Risultati principali

  • Il gruppo con LVAD aveva una malattia più grave rispetto a quello con solo terapia medica.
  • Il 39% dei pazienti con LVAD ha migliorato la distanza percorsa nel test del cammino di almeno 75 metri dopo un anno, contro il 21% di quelli con terapia medica.
  • La sopravvivenza a 12 mesi era più alta nel gruppo con LVAD (80%) rispetto a quello con terapia medica (63%).
  • Gli eventi avversi, cioè problemi o complicazioni, erano più frequenti nei pazienti con LVAD, soprattutto sanguinamenti.
  • Nei pazienti con terapia medica, gli eventi avversi erano più spesso riacutizzazioni dell’insufficienza cardiaca.
  • La qualità della vita e la condizione psicologica, come la depressione, miglioravano di più nei pazienti con LVAD rispetto a quelli con terapia medica.

Cosa aspettarsi

L'impianto di un LVAD può portare a un miglioramento della sopravvivenza e della capacità di fare attività quotidiane, ma comporta anche un rischio maggiore di complicazioni, soprattutto sanguinamenti.

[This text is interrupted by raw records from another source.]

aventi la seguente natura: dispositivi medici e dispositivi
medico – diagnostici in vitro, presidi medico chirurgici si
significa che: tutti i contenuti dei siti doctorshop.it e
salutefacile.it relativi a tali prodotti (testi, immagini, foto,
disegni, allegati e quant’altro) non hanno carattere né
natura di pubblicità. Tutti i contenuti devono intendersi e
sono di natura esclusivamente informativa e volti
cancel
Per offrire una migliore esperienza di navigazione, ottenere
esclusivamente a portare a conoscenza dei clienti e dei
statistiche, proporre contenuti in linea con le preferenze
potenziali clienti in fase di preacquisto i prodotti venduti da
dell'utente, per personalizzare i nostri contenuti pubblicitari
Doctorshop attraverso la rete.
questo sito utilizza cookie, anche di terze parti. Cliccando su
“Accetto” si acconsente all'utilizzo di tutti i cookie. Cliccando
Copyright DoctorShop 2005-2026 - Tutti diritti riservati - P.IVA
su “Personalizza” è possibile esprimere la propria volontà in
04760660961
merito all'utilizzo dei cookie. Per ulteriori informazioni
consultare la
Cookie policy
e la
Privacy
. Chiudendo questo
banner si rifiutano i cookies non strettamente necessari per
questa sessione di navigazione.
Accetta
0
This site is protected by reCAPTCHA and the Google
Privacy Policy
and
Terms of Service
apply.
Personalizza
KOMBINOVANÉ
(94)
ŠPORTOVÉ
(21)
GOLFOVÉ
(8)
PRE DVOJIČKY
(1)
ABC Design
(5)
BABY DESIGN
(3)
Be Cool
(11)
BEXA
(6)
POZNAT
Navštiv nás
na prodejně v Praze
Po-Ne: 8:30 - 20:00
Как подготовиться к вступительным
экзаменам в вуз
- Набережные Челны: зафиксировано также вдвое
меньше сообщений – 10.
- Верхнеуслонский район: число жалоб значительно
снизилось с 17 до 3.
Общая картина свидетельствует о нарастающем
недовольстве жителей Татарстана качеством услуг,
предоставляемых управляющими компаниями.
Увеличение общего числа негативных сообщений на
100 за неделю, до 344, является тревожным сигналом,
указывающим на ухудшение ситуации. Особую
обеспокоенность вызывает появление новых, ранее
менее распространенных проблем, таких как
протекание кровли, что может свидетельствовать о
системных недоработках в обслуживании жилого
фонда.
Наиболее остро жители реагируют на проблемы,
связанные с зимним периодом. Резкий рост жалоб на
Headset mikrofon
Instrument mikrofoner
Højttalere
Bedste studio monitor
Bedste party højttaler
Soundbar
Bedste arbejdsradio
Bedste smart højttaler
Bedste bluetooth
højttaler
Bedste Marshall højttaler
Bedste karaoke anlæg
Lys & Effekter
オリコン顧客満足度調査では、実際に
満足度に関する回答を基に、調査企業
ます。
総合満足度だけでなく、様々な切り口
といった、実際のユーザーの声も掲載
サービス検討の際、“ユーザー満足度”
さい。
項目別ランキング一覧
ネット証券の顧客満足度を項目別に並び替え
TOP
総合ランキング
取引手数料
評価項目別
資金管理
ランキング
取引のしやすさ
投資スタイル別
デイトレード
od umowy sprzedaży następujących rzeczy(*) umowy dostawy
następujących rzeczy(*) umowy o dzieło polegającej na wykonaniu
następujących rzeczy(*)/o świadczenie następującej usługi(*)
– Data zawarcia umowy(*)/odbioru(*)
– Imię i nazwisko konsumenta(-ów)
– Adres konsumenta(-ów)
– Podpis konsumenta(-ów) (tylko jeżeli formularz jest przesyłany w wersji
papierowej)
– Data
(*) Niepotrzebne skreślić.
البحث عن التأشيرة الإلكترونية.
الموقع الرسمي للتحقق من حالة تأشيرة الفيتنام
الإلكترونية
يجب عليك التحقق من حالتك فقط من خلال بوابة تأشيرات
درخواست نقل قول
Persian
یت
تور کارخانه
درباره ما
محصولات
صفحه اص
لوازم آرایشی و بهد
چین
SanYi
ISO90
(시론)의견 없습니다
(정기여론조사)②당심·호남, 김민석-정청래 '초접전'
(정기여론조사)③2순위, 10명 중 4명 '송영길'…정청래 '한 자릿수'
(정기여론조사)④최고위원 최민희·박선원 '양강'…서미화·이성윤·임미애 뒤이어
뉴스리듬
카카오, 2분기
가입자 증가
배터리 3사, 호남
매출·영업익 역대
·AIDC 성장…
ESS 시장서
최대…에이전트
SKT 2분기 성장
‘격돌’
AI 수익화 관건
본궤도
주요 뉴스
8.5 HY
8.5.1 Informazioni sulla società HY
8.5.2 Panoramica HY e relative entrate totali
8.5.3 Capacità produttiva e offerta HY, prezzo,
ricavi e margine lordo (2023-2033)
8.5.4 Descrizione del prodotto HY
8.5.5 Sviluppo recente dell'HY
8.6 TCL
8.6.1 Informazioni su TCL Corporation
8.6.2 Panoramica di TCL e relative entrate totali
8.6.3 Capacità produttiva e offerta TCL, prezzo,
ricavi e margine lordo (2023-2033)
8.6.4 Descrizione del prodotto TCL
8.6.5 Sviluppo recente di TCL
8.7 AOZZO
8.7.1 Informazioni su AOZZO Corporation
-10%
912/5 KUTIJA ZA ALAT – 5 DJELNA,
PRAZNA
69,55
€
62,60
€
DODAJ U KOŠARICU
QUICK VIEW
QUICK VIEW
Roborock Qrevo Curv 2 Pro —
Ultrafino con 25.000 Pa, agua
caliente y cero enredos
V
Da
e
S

La terapia medica è meno invasiva ma può essere meno efficace nel migliorare la qualità della vita e la sopravvivenza in questi pazienti.

In conclusione

Lo studio ROADMAP mostra che nei pazienti con insufficienza cardiaca grave ma stabili, l’uso del dispositivo LVAD può migliorare la sopravvivenza e la capacità funzionale più della sola terapia medica. Tuttavia, è importante considerare anche il rischio più alto di complicazioni. La qualità della vita tende a migliorare maggiormente con il LVAD.